> [The problem]: The reply should hold every line of the listing exactly, and none of its images.
[Opening Input data section]
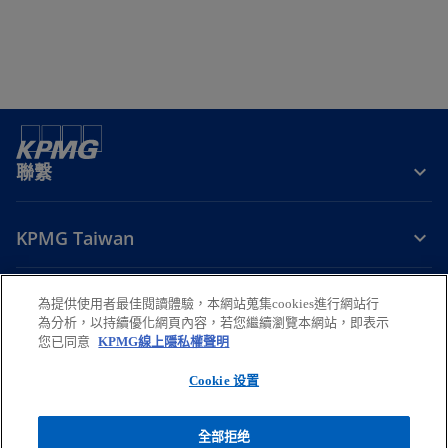
聯繫
KPMG Taiwan
掌握趨勢
為提供使用者最佳閱讀體驗，本網站蒐集cookies進行網站行
為分析，以持續優化網頁內容，若您繼續瀏覽本網站，即表示
在
在
在
在
在
您已同意
KPMG線上隱私權聲明
新
新
新
新
新
Cookie 设置
法律
標
隱私權
標
無障礙瀏覽
標
幫助
標
標
籤
籤
籤
籤
籤
© 2026 安侯建業聯合會計師事務所，係中華民國法律下之合夥組織暨與
全部拒绝
中
中
中
中
中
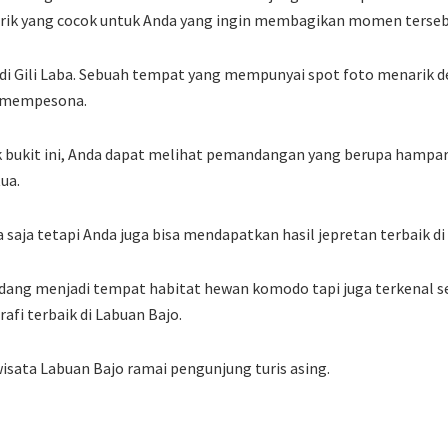
rik yang cocok untuk Anda yang ingin membagikan momen tersebu
 di Gili Laba. Sebuah tempat yang mempunyai spot foto menarik 
 mempesona.
k bukit ini, Anda dapat melihat pemandangan yang berupa hampar
ua.
a saja tetapi Anda juga bisa mendapatkan hasil jepretan terbaik di
dang menjadi tempat habitat hewan komodo tapi juga terkenal s
fi terbaik di Labuan Bajo.
wisata Labuan Bajo ramai pengunjung turis asing.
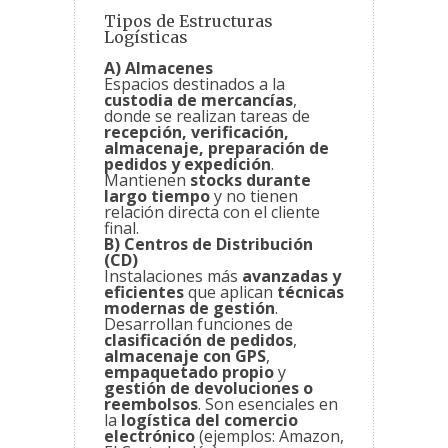
Tipos de Estructuras
Logísticas
A) Almacenes
Espacios destinados a la
custodia de mercancías
,
donde se realizan tareas de
recepción, verificación,
almacenaje, preparación de
pedidos y expedición
.
Mantienen
stocks durante
largo tiempo
y no tienen
relación directa con el cliente
final.
B) Centros de Distribución
(CD)
Instalaciones más
avanzadas y
eficientes
que aplican
técnicas
modernas de gestión
.
Desarrollan funciones de
clasificación de pedidos
,
almacenaje con GPS
,
empaquetado propio
y
gestión de devoluciones o
reembolsos
. Son esenciales en
la
logística del comercio
electrónico
(ejemplos: Amazon,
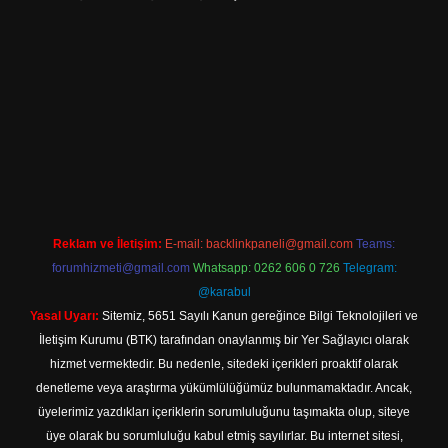
ndir
Reklam ve İletişim:
E-mail:
backlinkpaneli@gmail.com
Teams:
forumhizmeti@gmail.com
Whatsapp: 0262 606 0 726
Telegram:
@karabul
Yasal Uyarı:
Sitemiz, 5651 Sayılı Kanun gereğince Bilgi Teknolojileri ve
İletişim Kurumu (BTK) tarafından onaylanmış bir Yer Sağlayıcı olarak
hizmet vermektedir. Bu nedenle, sitedeki içerikleri proaktif olarak
denetleme veya araştırma yükümlülüğümüz bulunmamaktadır. Ancak,
üyelerimiz yazdıkları içeriklerin sorumluluğunu taşımakta olup, siteye
üye olarak bu sorumluluğu kabul etmiş sayılırlar. Bu internet sitesi,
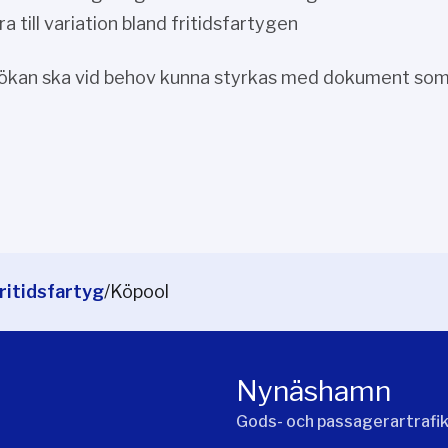
ra till variation bland fritidsfartygen
ökan ska vid behov kunna styrkas med dokument som v
ritidsfartyg
/
Köpool
Nynäshamn
Gods- och passagerartrafi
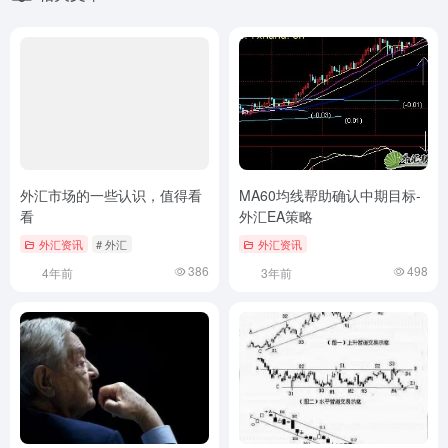
外汇市场的一些认识，值得看
MA60均线帮助确认中期目标-
看
外汇EA策略
外汇资讯
# 外汇
外汇资讯
386
498
4年前
3年前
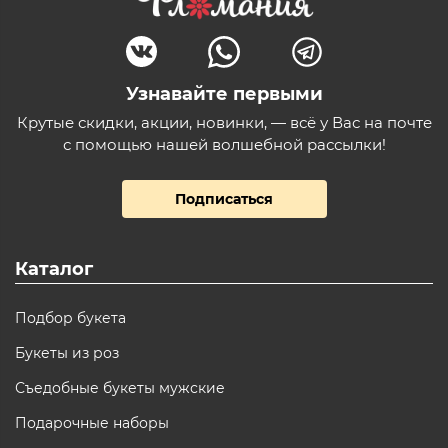
Узнавайте первыми
Крутые скидки, акции, новинки, — всё у Вас на почте
с помощью нашей волшебной рассылки!
Подписаться
Каталог
Подбор букета
Букеты из роз
Съедобные букеты мужские
Подарочные наборы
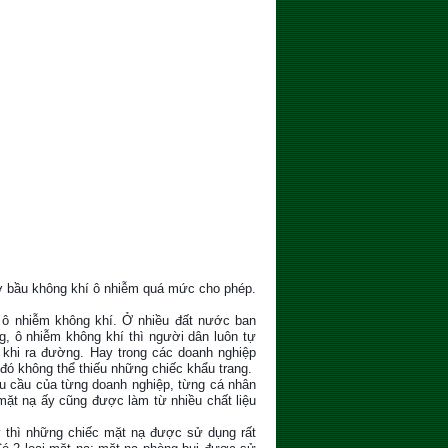
hở bầu không khí ô nhiễm quá mức cho phép.
 ô nhiễm không khí. Ở nhiều đất nước ban
g, ô nhiễm không khí thì người dân luôn tự
 khi ra đường. Hay trong các doanh nghiệp
 đó không thể thiếu những chiếc khẩu trang.
hu cầu của từng doanh nghiệp, từng cá nhân
mặt nạ ấy cũng được làm từ nhiều chất liệu
ay thì những chiếc mặt nạ được sử dụng rất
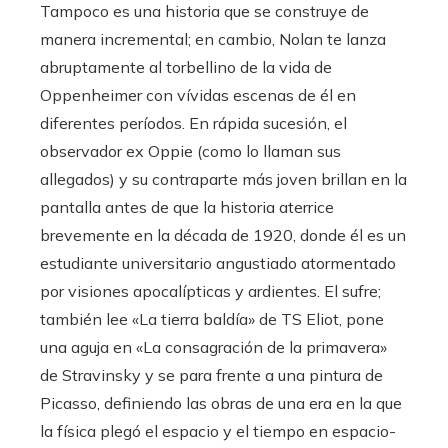
Tampoco es una historia que se construye de
manera incremental; en cambio, Nolan te lanza
abruptamente al torbellino de la vida de
Oppenheimer con vívidas escenas de él en
diferentes períodos. En rápida sucesión, el
observador ex Oppie (como lo llaman sus
allegados) y su contraparte más joven brillan en la
pantalla antes de que la historia aterrice
brevemente en la década de 1920, donde él es un
estudiante universitario angustiado atormentado
por visiones apocalípticas y ardientes. El sufre;
también lee «La tierra baldía» de TS Eliot, pone
una aguja en «La consagración de la primavera»
de Stravinsky y se para frente a una pintura de
Picasso, definiendo las obras de una era en la que
la física plegó el espacio y el tiempo en espacio-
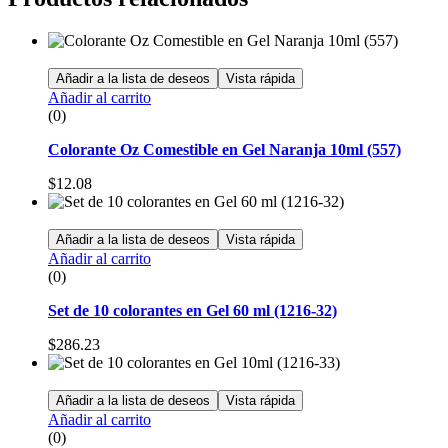
Añadir a la lista de deseos
Vista rápida
Añadir al carrito
(0)
Colorante Oz Comestible en Gel Naranja 10ml (557)
$
12.08
Añadir a la lista de deseos
Vista rápida
Añadir al carrito
(0)
Set de 10 colorantes en Gel 60 ml (1216-32)
$
286.23
Añadir a la lista de deseos
Vista rápida
Añadir al carrito
(0)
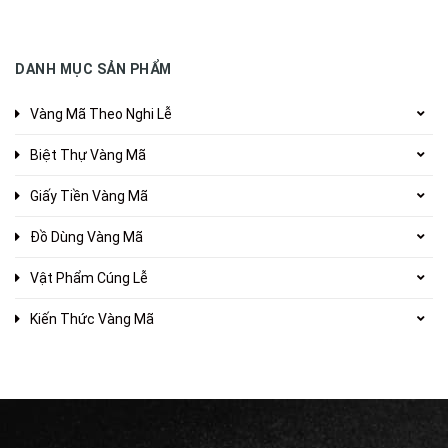
DANH MỤC SẢN PHẨM
Vàng Mã Theo Nghi Lễ
Biệt Thự Vàng Mã
Giấy Tiền Vàng Mã
Đồ Dùng Vàng Mã
Vật Phẩm Cúng Lễ
Kiến Thức Vàng Mã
[Closing Input data section]
> [Solution to the exercise]:
聯繫
KPMG Taiwan
掌握趨勢
為提供使用者最佳閱讀體驗，本網站蒐集cookies進行網站行
為分析，以持續優化網頁內容，若您繼續瀏覽本網站，即表示
在
在
在
在
在
您已同意
KPMG線上隱私權聲明
新
新
新
新
新
Cookie 设置
法律
標
隱私權
標
無障礙瀏覽
標
幫助
標
標
籤
籤
籤
籤
籤
© 2026 安侯建業聯合會計師事務所，係中華民國法律下之合夥組織暨與
全部拒绝
中
中
中
中
中
rik yang cocok untuk Anda yang ingin membagikan momen tersebu
 di Gili Laba. Sebuah tempat yang mempunyai spot foto menarik 
 mempesona.
k bukit ini, Anda dapat melihat pemandangan yang berupa hampar
ua.
a saja tetapi Anda juga bisa mendapatkan hasil jepretan terbaik di
dang menjadi tempat habitat hewan komodo tapi juga terkenal s
fi terbaik di Labuan Bajo.
wisata Labuan Bajo ramai pengunjung turis asing.
Tipos de Estructuras
Logísticas
A) Almacenes
Espacios destinados a la
custodia de mercancías
,
donde se realizan tareas de
recepción, verificación,
almacenaje, preparación de
pedidos y expedición
.
Mantienen
stocks durante
largo tiempo
y no tienen
relación directa con el cliente
final.
B) Centros de Distribución
(CD)
Instalaciones más
avanzadas y
eficientes
que aplican
técnicas
modernas de gestión
.
Desarrollan funciones de
clasificación de pedidos
,
almacenaje con GPS
,
empaquetado propio
y
gestión de devoluciones o
reembolsos
. Son esenciales en
la
logística del comercio
electrónico
(ejemplos: Amazon,
ndir
Reklam ve İletişim:
E-mail:
backlinkpaneli@gmail.com
Teams:
forumhizmeti@gmail.com
Whatsapp: 0262 606 0 726
Telegram:
@karabul
Yasal Uyarı:
Sitemiz, 5651 Sayılı Kanun gereğince Bilgi Teknolojileri ve
İletişim Kurumu (BTK) tarafından onaylanmış bir Yer Sağlayıcı olarak
hizmet vermektedir. Bu nedenle, sitedeki içerikleri proaktif olarak
denetleme veya araştırma yükümlülüğümüz bulunmamaktadır. Ancak,
üyelerimiz yazdıkları içeriklerin sorumluluğunu taşımakta olup, siteye
üye olarak bu sorumluluğu kabul etmiş sayılırlar. Bu internet sitesi,
ra till variation bland fritidsfartygen
ökan ska vid behov kunna styrkas med dokument som v
ritidsfartyg
/
Köpool
Nynäshamn
Gods- och passagerartrafi
外汇市场的一些认识，值得看
MA60均线帮助确认中期目标-
看
外汇EA策略
外汇资讯
# 外汇
外汇资讯
386
498
4年前
3年前
Узнавайте первыми
Крутые скидки, акции, новинки, — всё у Вас на почте
с помощью нашей волшебной рассылки!
Подписаться
Каталог
Подбор букета
Букеты из роз
Съедобные букеты мужские
Подарочные наборы
hở bầu không khí ô nhiễm quá mức cho phép.
 ô nhiễm không khí. Ở nhiều đất nước ban
g, ô nhiễm không khí thì người dân luôn tự
 khi ra đường. Hay trong các doanh nghiệp
 đó không thể thiếu những chiếc khẩu trang.
hu cầu của từng doanh nghiệp, từng cá nhân
mặt nạ ấy cũng được làm từ nhiều chất liệu
ay thì những chiếc mặt nạ được sử dụng rất
Tampoco es una historia que se construye de
manera incremental; en cambio, Nolan te lanza
abruptamente al torbellino de la vida de
Oppenheimer con vívidas escenas de él en
diferentes períodos. En rápida sucesión, el
observador ex Oppie (como lo llaman sus
allegados) y su contraparte más joven brillan en la
pantalla antes de que la historia aterrice
brevemente en la década de 1920, donde él es un
estudiante universitario angustiado atormentado
por visiones apocalípticas y ardientes. El sufre;
también lee «La tierra baldía» de TS Eliot, pone
una aguja en «La consagración de la primavera»
de Stravinsky y se para frente a una pintura de
Picasso, definiendo las obras de una era en la que
la física plegó el espacio y el tiempo en espacio-
Añadir a la lista de deseos
Vista rápida
Añadir al carrito
(0)
Colorante Oz Comestible en Gel Naranja 10ml (557)
$
12.08
Añadir a la lista de deseos
Vista rápida
Añadir al carrito
(0)
Set de 10 colorantes en Gel 60 ml (1216-32)
$
286.23
Añadir a la lista de deseos
Vista rápida
Añadir al carrito
(0)
DANH MỤC SẢN PHẨM
Vàng Mã Theo Nghi Lễ
Biệt Thự Vàng Mã
Giấy Tiền Vàng Mã
Đồ Dùng Vàng Mã
Vật Phẩm Cúng Lễ
Kiến Thức Vàng Mã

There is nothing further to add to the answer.